#### Task prompt:
Within the lines below, the span from the line with "Творог можно ровно" to the line with "ao fim da temporada. Na", both ends included, is to be reproduced exactly, with pictures omitted.

++++++++++++++++++++

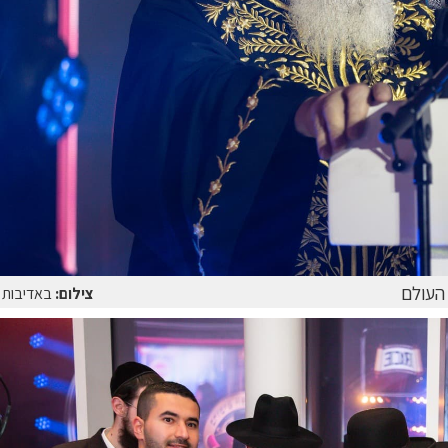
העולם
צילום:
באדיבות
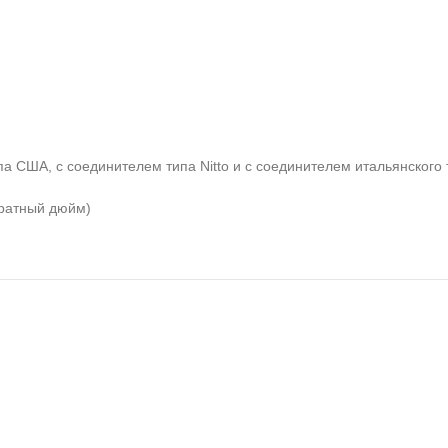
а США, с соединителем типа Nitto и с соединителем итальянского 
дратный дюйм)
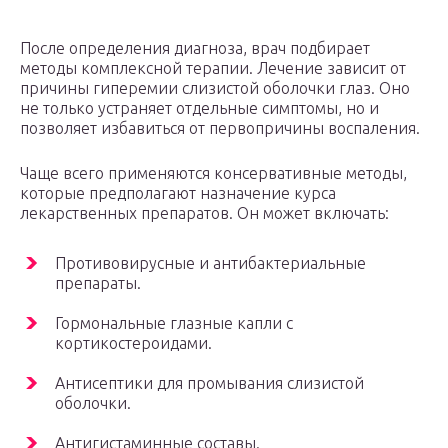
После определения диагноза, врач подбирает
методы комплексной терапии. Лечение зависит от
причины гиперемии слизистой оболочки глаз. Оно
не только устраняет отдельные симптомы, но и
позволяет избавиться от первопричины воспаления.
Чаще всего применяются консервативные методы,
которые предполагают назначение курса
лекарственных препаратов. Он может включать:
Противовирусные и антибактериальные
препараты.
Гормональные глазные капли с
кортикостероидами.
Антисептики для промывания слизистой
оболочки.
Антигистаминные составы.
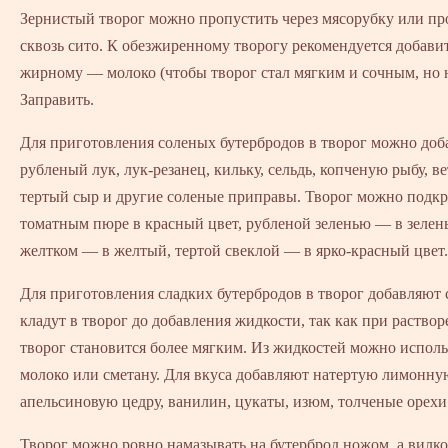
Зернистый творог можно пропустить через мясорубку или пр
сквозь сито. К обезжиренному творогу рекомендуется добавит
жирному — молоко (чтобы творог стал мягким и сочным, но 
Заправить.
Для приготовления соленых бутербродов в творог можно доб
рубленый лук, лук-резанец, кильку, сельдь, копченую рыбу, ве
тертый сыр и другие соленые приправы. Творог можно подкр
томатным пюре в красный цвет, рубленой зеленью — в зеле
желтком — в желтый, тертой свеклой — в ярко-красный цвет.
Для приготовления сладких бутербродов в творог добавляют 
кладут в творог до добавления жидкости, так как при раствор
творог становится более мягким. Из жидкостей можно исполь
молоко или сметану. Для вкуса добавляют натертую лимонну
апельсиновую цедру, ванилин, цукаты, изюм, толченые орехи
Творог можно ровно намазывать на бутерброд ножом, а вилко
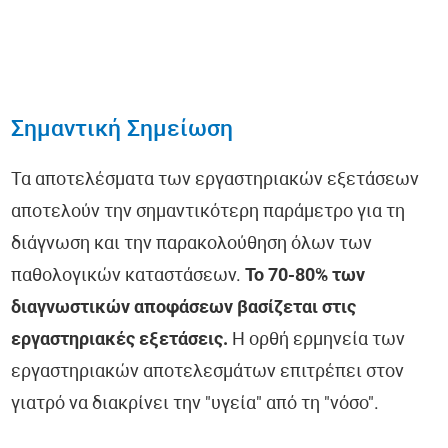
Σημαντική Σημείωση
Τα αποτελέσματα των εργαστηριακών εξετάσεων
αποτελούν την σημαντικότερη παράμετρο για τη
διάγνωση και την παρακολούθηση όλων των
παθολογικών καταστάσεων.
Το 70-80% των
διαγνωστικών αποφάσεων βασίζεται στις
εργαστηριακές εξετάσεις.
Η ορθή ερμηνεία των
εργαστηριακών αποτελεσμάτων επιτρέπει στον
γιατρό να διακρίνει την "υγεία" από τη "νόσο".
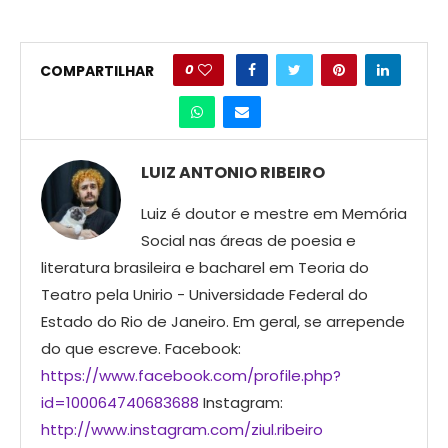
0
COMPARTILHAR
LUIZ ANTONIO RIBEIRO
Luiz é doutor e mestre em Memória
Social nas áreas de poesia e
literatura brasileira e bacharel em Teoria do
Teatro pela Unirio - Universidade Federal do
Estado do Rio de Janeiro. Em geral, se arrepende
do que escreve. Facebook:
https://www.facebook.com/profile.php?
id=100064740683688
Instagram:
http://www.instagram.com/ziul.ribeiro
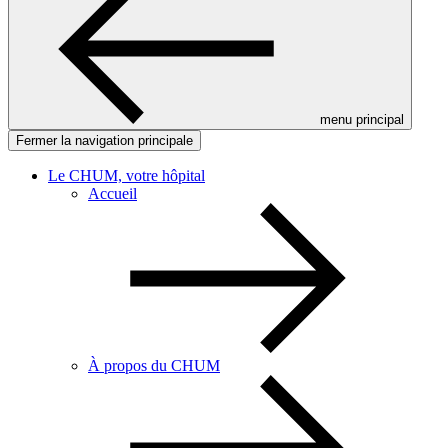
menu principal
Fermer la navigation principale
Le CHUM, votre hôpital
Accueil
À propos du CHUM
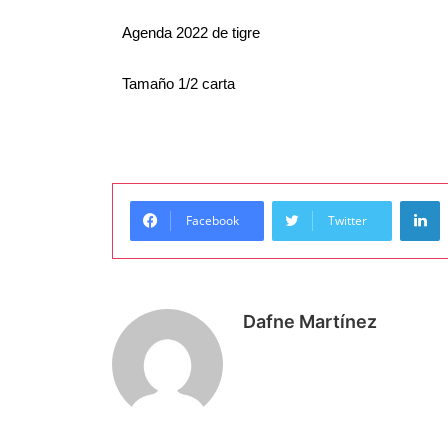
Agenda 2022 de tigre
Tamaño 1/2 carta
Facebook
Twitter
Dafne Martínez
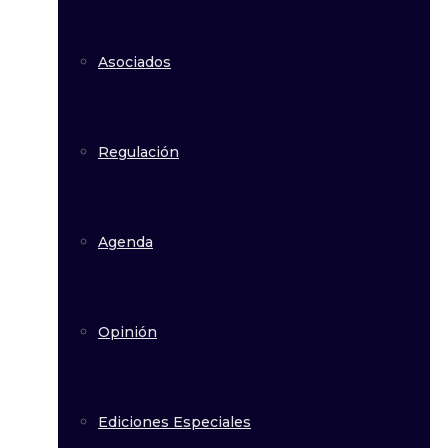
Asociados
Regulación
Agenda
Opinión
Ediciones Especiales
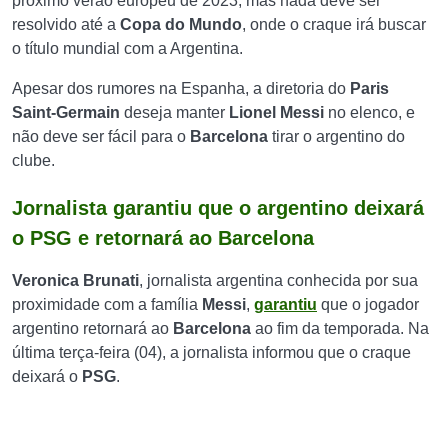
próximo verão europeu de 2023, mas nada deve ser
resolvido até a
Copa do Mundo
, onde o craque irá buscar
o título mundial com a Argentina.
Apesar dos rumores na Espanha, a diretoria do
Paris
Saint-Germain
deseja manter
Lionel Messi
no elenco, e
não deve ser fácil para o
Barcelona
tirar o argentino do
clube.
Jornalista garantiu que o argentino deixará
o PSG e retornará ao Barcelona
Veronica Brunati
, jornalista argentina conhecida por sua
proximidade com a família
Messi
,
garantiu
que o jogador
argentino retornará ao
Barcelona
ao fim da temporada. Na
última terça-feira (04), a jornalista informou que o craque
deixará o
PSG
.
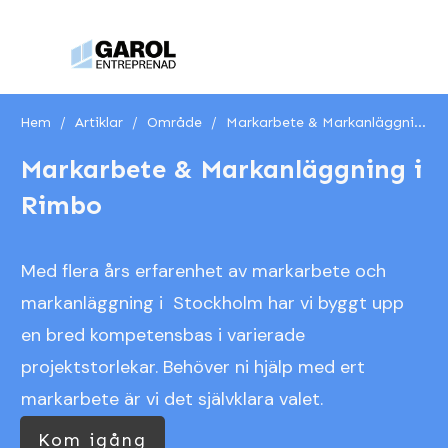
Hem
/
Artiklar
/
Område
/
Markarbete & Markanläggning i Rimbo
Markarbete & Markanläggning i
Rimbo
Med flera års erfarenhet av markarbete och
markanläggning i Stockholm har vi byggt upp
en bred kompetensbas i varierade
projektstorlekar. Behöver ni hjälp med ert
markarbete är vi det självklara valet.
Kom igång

++++++++++++++++++++

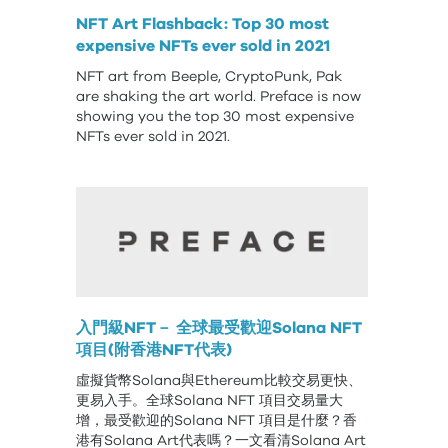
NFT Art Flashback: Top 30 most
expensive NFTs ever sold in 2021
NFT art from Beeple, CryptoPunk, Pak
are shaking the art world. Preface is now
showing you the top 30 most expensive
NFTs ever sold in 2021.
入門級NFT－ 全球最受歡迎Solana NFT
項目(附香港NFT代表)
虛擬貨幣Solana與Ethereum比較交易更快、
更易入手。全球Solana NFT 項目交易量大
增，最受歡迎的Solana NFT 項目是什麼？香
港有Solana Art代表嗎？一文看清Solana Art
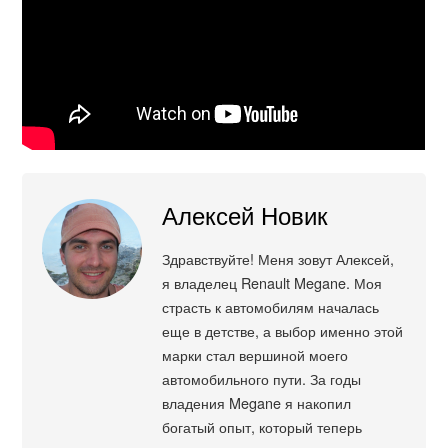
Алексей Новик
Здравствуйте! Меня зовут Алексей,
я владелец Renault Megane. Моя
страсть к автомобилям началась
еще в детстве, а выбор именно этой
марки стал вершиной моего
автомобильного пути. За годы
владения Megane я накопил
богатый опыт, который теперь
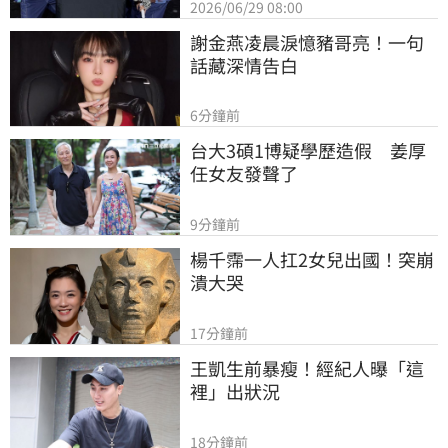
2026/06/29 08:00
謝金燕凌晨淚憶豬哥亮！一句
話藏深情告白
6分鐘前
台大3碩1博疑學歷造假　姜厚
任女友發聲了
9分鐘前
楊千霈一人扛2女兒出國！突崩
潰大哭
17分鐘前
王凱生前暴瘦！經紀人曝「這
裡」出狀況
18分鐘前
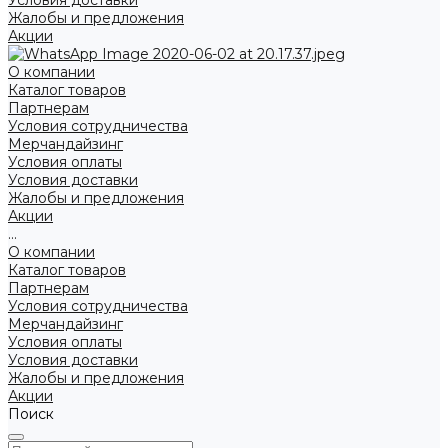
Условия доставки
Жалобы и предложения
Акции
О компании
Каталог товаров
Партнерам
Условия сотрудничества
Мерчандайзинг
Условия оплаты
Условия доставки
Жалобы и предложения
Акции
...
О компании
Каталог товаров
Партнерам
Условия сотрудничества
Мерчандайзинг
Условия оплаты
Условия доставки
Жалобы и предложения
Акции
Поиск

++++++++++++++++++++

#### Answer to this task:
Творог можно ровно намазывать на бутерброд ножом, а вилко
Σημαντική Σημείωση
Τα αποτελέσματα των εργαστηριακών εξετάσεων
αποτελούν την σημαντικότερη παράμετρο για τη
διάγνωση και την παρακολούθηση όλων των
παθολογικών καταστάσεων.
Το 70-80% των
διαγνωστικών αποφάσεων βασίζεται στις
εργαστηριακές εξετάσεις.
Η ορθή ερμηνεία των
εργαστηριακών αποτελεσμάτων επιτρέπει στον
γιατρό να διακρίνει την "υγεία" από τη "νόσο".
0
COMPARTILHAR
LUIZ ANTONIO RIBEIRO
Luiz é doutor e mestre em Memória
Social nas áreas de poesia e
literatura brasileira e bacharel em Teoria do
Teatro pela Unirio - Universidade Federal do
Estado do Rio de Janeiro. Em geral, se arrepende
do que escreve. Facebook:
https://www.facebook.com/profile.php?
id=100064740683688
Instagram:
http://www.instagram.com/ziul.ribeiro
menu principal
Fermer la navigation principale
Le CHUM, votre hôpital
Accueil
À propos du CHUM
Agenda 2022 de tigre
Tamaño 1/2 carta
Facebook
Twitter
Dafne Martínez
Asociados
Regulación
Agenda
Opinión
Ediciones Especiales
próximo verão europeu de 2023, mas nada deve ser
resolvido até a
Copa do Mundo
, onde o craque irá buscar
o título mundial com a Argentina.
Apesar dos rumores na Espanha, a diretoria do
Paris
Saint-Germain
deseja manter
Lionel Messi
no elenco, e
não deve ser fácil para o
Barcelona
tirar o argentino do
clube.
Jornalista garantiu que o argentino deixará
o PSG e retornará ao Barcelona
Veronica Brunati
, jornalista argentina conhecida por sua
proximidade com a família
Messi
,
garantiu
que o jogador
argentino retornará ao
Barcelona
ao fim da temporada. Na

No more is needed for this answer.